▸ Brief
Scan the records for "Your". Show the matching lines.
Start of Data for analysis
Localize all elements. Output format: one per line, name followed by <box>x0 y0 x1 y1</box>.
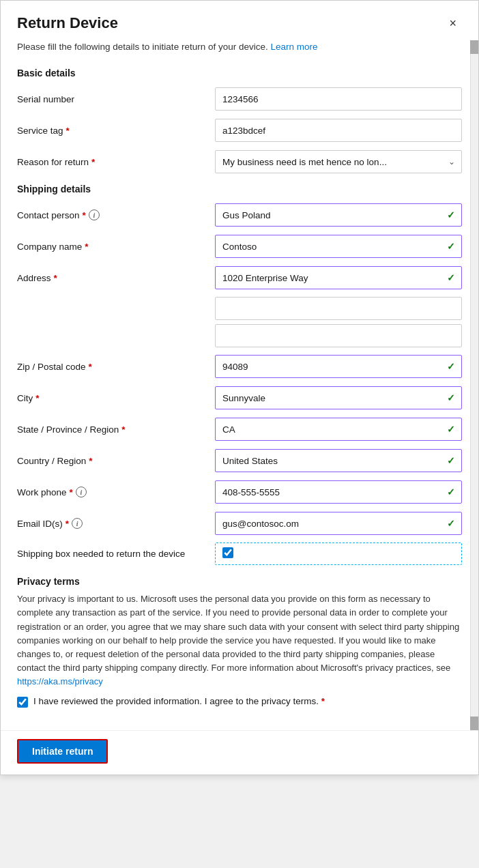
contact-person-info-icon[interactable]: i <box>89 209 100 220</box>
work-phone-required: * <box>70 487 73 497</box>
company-name-field: ✓ <box>215 235 462 258</box>
reason-dropdown-wrap: My business need is met hence no lon... … <box>215 150 462 173</box>
shipping-box-label: Shipping box needed to return the device <box>17 549 215 559</box>
email-required: * <box>66 519 69 529</box>
work-phone-info-icon[interactable]: i <box>76 487 87 497</box>
state-row: State / Province / Region * ✓ <box>17 417 462 442</box>
contact-person-input[interactable] <box>215 203 462 227</box>
reason-dropdown[interactable]: My business need is met hence no lon... … <box>215 150 462 173</box>
city-required: * <box>35 393 39 403</box>
contact-person-label: Contact person * i <box>17 209 215 220</box>
work-phone-label: Work phone * i <box>17 487 215 497</box>
email-input[interactable] <box>215 512 462 535</box>
work-phone-field: ✓ <box>215 480 462 504</box>
close-button[interactable]: × <box>444 14 462 32</box>
shipping-details-section-title: Shipping details <box>17 184 462 194</box>
address-required: * <box>54 273 57 283</box>
dialog-title: Return Device <box>17 14 118 32</box>
country-row: Country / Region * ✓ <box>17 448 462 473</box>
state-check-icon: ✓ <box>447 424 455 435</box>
reason-row: Reason for return * My business need is … <box>17 149 462 174</box>
state-label: State / Province / Region * <box>17 424 215 435</box>
state-required: * <box>121 424 125 435</box>
address-line1-input[interactable] <box>215 266 462 289</box>
email-input-wrap: ✓ <box>215 512 462 535</box>
state-input-wrap: ✓ <box>215 418 462 441</box>
zip-input-wrap: ✓ <box>215 355 462 378</box>
reason-label: Reason for return * <box>17 157 215 167</box>
address-input-wrap: ✓ <box>215 266 462 289</box>
email-row: Email ID(s) * i ✓ <box>17 511 462 536</box>
initiate-return-button[interactable]: Initiate return <box>17 739 108 764</box>
company-name-check-icon: ✓ <box>447 241 455 252</box>
address-check-icon: ✓ <box>447 272 455 283</box>
company-name-required: * <box>85 242 88 252</box>
work-phone-input-wrap: ✓ <box>215 480 462 504</box>
state-input[interactable] <box>215 418 462 441</box>
serial-number-label: Serial number <box>17 94 215 104</box>
city-input[interactable] <box>215 386 462 409</box>
contact-person-check-icon: ✓ <box>447 209 455 220</box>
basic-details-section-title: Basic details <box>17 68 462 78</box>
privacy-agree-row: I have reviewed the provided information… <box>17 695 462 708</box>
zip-input[interactable] <box>215 355 462 378</box>
work-phone-check-icon: ✓ <box>447 487 455 497</box>
address-line2-row <box>215 297 462 320</box>
dialog-body: Please fill the following details to ini… <box>1 40 478 730</box>
privacy-link[interactable]: https://aka.ms/privacy <box>17 676 103 686</box>
email-label: Email ID(s) * i <box>17 518 215 529</box>
shipping-box-row: Shipping box needed to return the device <box>17 542 462 565</box>
service-tag-required: * <box>66 126 70 136</box>
address-row: Address * ✓ <box>17 265 462 290</box>
email-check-icon: ✓ <box>447 518 455 529</box>
country-field: ✓ <box>215 449 462 472</box>
privacy-title: Privacy terms <box>17 576 462 587</box>
city-input-wrap: ✓ <box>215 386 462 409</box>
country-input[interactable] <box>215 449 462 472</box>
country-required: * <box>89 456 92 466</box>
company-name-row: Company name * ✓ <box>17 234 462 259</box>
address-line3-input[interactable] <box>215 324 462 347</box>
email-info-icon[interactable]: i <box>72 518 83 529</box>
city-label: City * <box>17 393 215 403</box>
scrollbar-thumb-top[interactable] <box>470 40 478 54</box>
work-phone-input[interactable] <box>215 480 462 504</box>
zip-label: Zip / Postal code * <box>17 362 215 372</box>
serial-number-row: Serial number <box>17 87 462 111</box>
country-input-wrap: ✓ <box>215 449 462 472</box>
scrollbar-thumb-bottom[interactable] <box>470 717 478 730</box>
shipping-box-checkbox[interactable] <box>222 547 233 558</box>
privacy-section: Privacy terms Your privacy is important … <box>17 576 462 708</box>
address-label: Address * <box>17 273 215 283</box>
service-tag-input[interactable] <box>215 119 462 142</box>
reason-select[interactable]: My business need is met hence no lon... <box>215 150 462 173</box>
zip-check-icon: ✓ <box>447 361 455 372</box>
scrollbar-track[interactable] <box>470 40 478 730</box>
state-field: ✓ <box>215 418 462 441</box>
address-line2-input[interactable] <box>215 297 462 320</box>
description-text: Please fill the following details to ini… <box>17 40 462 54</box>
contact-person-input-wrap: ✓ <box>215 203 462 227</box>
learn-more-link[interactable]: Learn more <box>270 42 317 52</box>
privacy-text: Your privacy is important to us. Microso… <box>17 592 462 689</box>
country-label: Country / Region * <box>17 456 215 466</box>
privacy-agree-required: * <box>321 696 325 706</box>
service-tag-label: Service tag * <box>17 126 215 136</box>
dialog-footer: Initiate return <box>1 730 478 775</box>
privacy-agree-checkbox[interactable] <box>17 697 28 708</box>
serial-number-input[interactable] <box>215 87 462 111</box>
contact-person-row: Contact person * i ✓ <box>17 203 462 227</box>
country-check-icon: ✓ <box>447 455 455 466</box>
company-name-input[interactable] <box>215 235 462 258</box>
zip-row: Zip / Postal code * ✓ <box>17 354 462 379</box>
contact-person-field: ✓ <box>215 203 462 227</box>
shipping-box-checkbox-wrap <box>215 542 462 565</box>
city-row: City * ✓ <box>17 386 462 410</box>
serial-number-input-wrap <box>215 87 462 111</box>
privacy-agree-text: I have reviewed the provided information… <box>33 695 325 708</box>
service-tag-row: Service tag * <box>17 118 462 143</box>
zip-required: * <box>89 362 92 372</box>
city-field: ✓ <box>215 386 462 409</box>
contact-person-required: * <box>83 210 86 220</box>
zip-field: ✓ <box>215 355 462 378</box>
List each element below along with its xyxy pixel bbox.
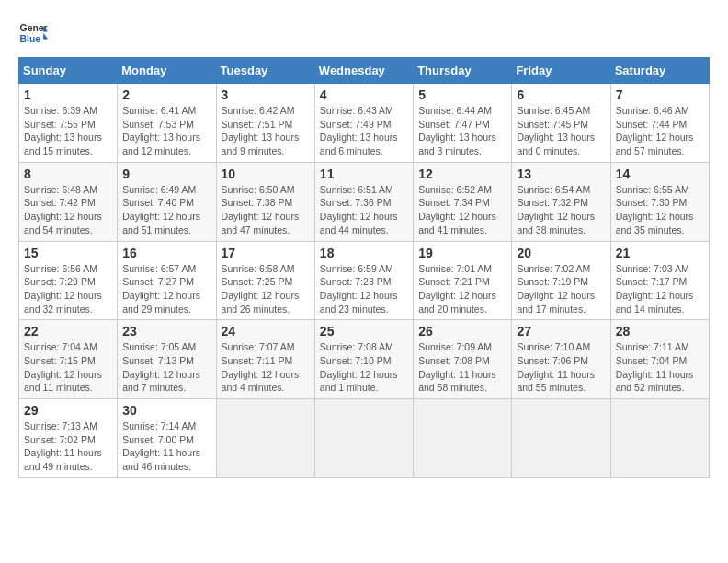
End of Data for analysis
▸ Expected output
privacy-section: Privacy terms Your privacy is important … <box>17 576 462 708</box>
privacy-text: Your privacy is important to us. Microso… <box>17 592 462 689</box>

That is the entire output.